FolksInsight.com - Kementerian Pekerjaan Umum (PU) terus bergerak cepat menangani kerusakan infrastruktur pascagempa bumi yang mengguncang Nusa Tenggara Timur (NTT) pada Sabtu, 15 Agustus 2026. Dalam sepekan terakhir, tim Kementerian PU berhasil mengidentifikasi dan memperbaiki 34 titik longsor serta 9 jembatan yang rusak akibat bencana tersebut.
Menteri PU Dody Hanggodo menyatakan bahwa timnya telah memeriksa puluhan titik longsoran dan jembatan di sejumlah ruas jalan nasional. Kerusakan terkonsentrasi di beberapa ruas jalan di Pulau Flores, antara lain ruas Ruteng-Reo-Kedindi, ruas Ruteng-Km 210, Km 210-Batas Kabupaten Manggarai, serta sejumlah ruas di wilayah Ende.

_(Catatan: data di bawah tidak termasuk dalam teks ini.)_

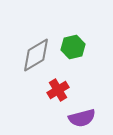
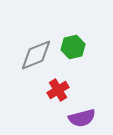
gray diamond: rotated 9 degrees clockwise
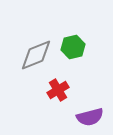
purple semicircle: moved 8 px right, 1 px up
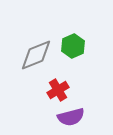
green hexagon: moved 1 px up; rotated 10 degrees counterclockwise
purple semicircle: moved 19 px left
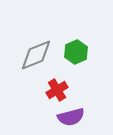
green hexagon: moved 3 px right, 6 px down
red cross: moved 1 px left
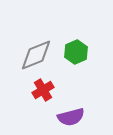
red cross: moved 14 px left
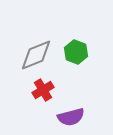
green hexagon: rotated 15 degrees counterclockwise
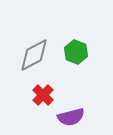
gray diamond: moved 2 px left; rotated 6 degrees counterclockwise
red cross: moved 5 px down; rotated 15 degrees counterclockwise
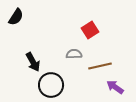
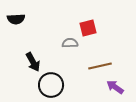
black semicircle: moved 2 px down; rotated 54 degrees clockwise
red square: moved 2 px left, 2 px up; rotated 18 degrees clockwise
gray semicircle: moved 4 px left, 11 px up
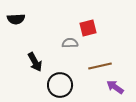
black arrow: moved 2 px right
black circle: moved 9 px right
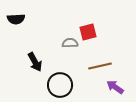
red square: moved 4 px down
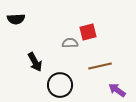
purple arrow: moved 2 px right, 3 px down
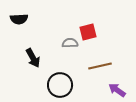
black semicircle: moved 3 px right
black arrow: moved 2 px left, 4 px up
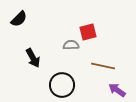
black semicircle: rotated 42 degrees counterclockwise
gray semicircle: moved 1 px right, 2 px down
brown line: moved 3 px right; rotated 25 degrees clockwise
black circle: moved 2 px right
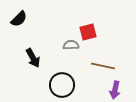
purple arrow: moved 2 px left; rotated 114 degrees counterclockwise
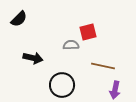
black arrow: rotated 48 degrees counterclockwise
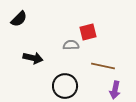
black circle: moved 3 px right, 1 px down
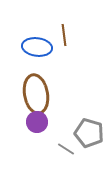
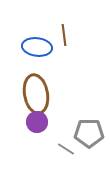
gray pentagon: rotated 16 degrees counterclockwise
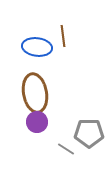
brown line: moved 1 px left, 1 px down
brown ellipse: moved 1 px left, 1 px up
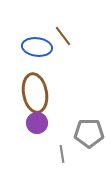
brown line: rotated 30 degrees counterclockwise
purple circle: moved 1 px down
gray line: moved 4 px left, 5 px down; rotated 48 degrees clockwise
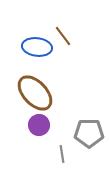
brown ellipse: rotated 33 degrees counterclockwise
purple circle: moved 2 px right, 2 px down
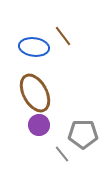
blue ellipse: moved 3 px left
brown ellipse: rotated 15 degrees clockwise
gray pentagon: moved 6 px left, 1 px down
gray line: rotated 30 degrees counterclockwise
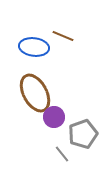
brown line: rotated 30 degrees counterclockwise
purple circle: moved 15 px right, 8 px up
gray pentagon: rotated 20 degrees counterclockwise
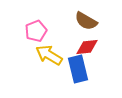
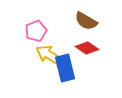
red diamond: moved 1 px down; rotated 40 degrees clockwise
blue rectangle: moved 13 px left, 1 px up
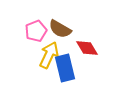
brown semicircle: moved 26 px left, 8 px down
red diamond: rotated 25 degrees clockwise
yellow arrow: rotated 84 degrees clockwise
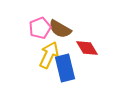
pink pentagon: moved 4 px right, 3 px up
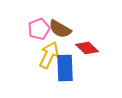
pink pentagon: moved 1 px left, 1 px down
red diamond: rotated 15 degrees counterclockwise
blue rectangle: rotated 12 degrees clockwise
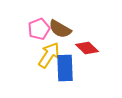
yellow arrow: rotated 8 degrees clockwise
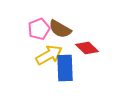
yellow arrow: rotated 28 degrees clockwise
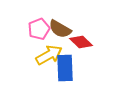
red diamond: moved 6 px left, 6 px up
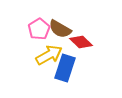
pink pentagon: rotated 10 degrees counterclockwise
blue rectangle: rotated 20 degrees clockwise
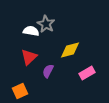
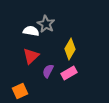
yellow diamond: moved 1 px up; rotated 45 degrees counterclockwise
red triangle: moved 2 px right, 1 px up
pink rectangle: moved 18 px left
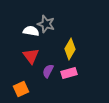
gray star: rotated 12 degrees counterclockwise
red triangle: rotated 24 degrees counterclockwise
pink rectangle: rotated 14 degrees clockwise
orange square: moved 1 px right, 2 px up
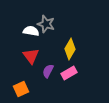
pink rectangle: rotated 14 degrees counterclockwise
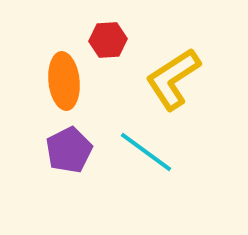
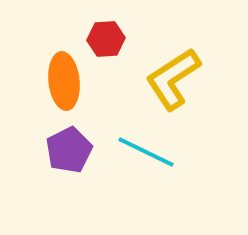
red hexagon: moved 2 px left, 1 px up
cyan line: rotated 10 degrees counterclockwise
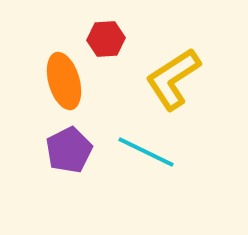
orange ellipse: rotated 10 degrees counterclockwise
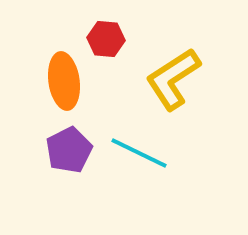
red hexagon: rotated 9 degrees clockwise
orange ellipse: rotated 8 degrees clockwise
cyan line: moved 7 px left, 1 px down
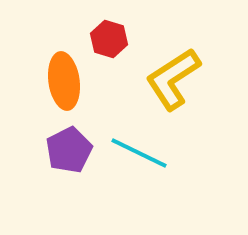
red hexagon: moved 3 px right; rotated 12 degrees clockwise
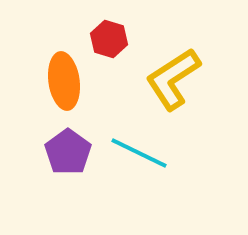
purple pentagon: moved 1 px left, 2 px down; rotated 9 degrees counterclockwise
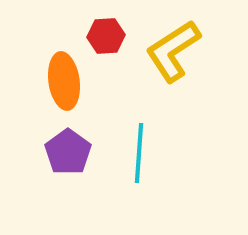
red hexagon: moved 3 px left, 3 px up; rotated 21 degrees counterclockwise
yellow L-shape: moved 28 px up
cyan line: rotated 68 degrees clockwise
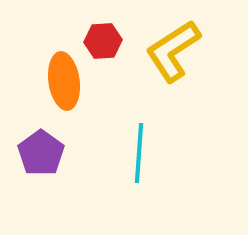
red hexagon: moved 3 px left, 5 px down
purple pentagon: moved 27 px left, 1 px down
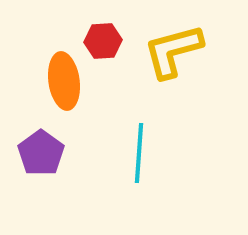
yellow L-shape: rotated 18 degrees clockwise
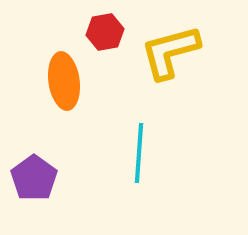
red hexagon: moved 2 px right, 9 px up; rotated 6 degrees counterclockwise
yellow L-shape: moved 3 px left, 1 px down
purple pentagon: moved 7 px left, 25 px down
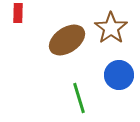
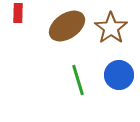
brown ellipse: moved 14 px up
green line: moved 1 px left, 18 px up
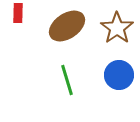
brown star: moved 6 px right
green line: moved 11 px left
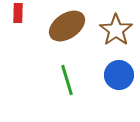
brown star: moved 1 px left, 2 px down
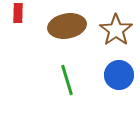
brown ellipse: rotated 24 degrees clockwise
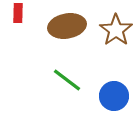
blue circle: moved 5 px left, 21 px down
green line: rotated 36 degrees counterclockwise
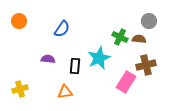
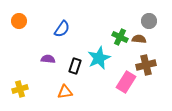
black rectangle: rotated 14 degrees clockwise
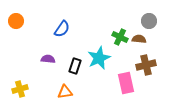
orange circle: moved 3 px left
pink rectangle: moved 1 px down; rotated 45 degrees counterclockwise
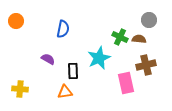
gray circle: moved 1 px up
blue semicircle: moved 1 px right; rotated 24 degrees counterclockwise
purple semicircle: rotated 24 degrees clockwise
black rectangle: moved 2 px left, 5 px down; rotated 21 degrees counterclockwise
yellow cross: rotated 21 degrees clockwise
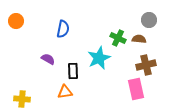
green cross: moved 2 px left, 1 px down
pink rectangle: moved 10 px right, 6 px down
yellow cross: moved 2 px right, 10 px down
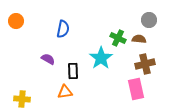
cyan star: moved 2 px right; rotated 10 degrees counterclockwise
brown cross: moved 1 px left, 1 px up
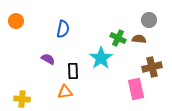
brown cross: moved 7 px right, 3 px down
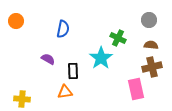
brown semicircle: moved 12 px right, 6 px down
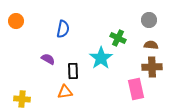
brown cross: rotated 12 degrees clockwise
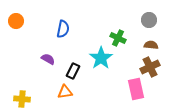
brown cross: moved 2 px left; rotated 24 degrees counterclockwise
black rectangle: rotated 28 degrees clockwise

Perbaikan difokuskan untuk memulihkan aksesibilitas dan kelancaran distribusi logistik di daerah terdampak.
Langkah Kementerian PU ini menjadi prioritas mengingat infrastruktur jalan dan jembatan merupakan jalur vital bagi perekonomian masyarakat NTT. Dengan diperbaikinya titik-titik longsor dan jembatan, diharapkan aktivitas ekonomi, distribusi barang, dan mobilitas warga dapat segera berjalan normal kembali. Proses perbaikan terus dilakukan secara bertahap dengan memprioritaskan ruas-ruas yang paling kritis.
Upaya pemulihan infrastruktur ini merupakan bagian dari respons cepat pemerintah dalam memulihkan kondisi pascabencana. Kementerian PU berkomitmen untuk memastikan seluruh kerusakan infrastruktur akibat gempa dapat ditangani dengan optimal, sehingga dampak ekonomi dan sosial bagi masyarakat NTT dapat diminimalisir.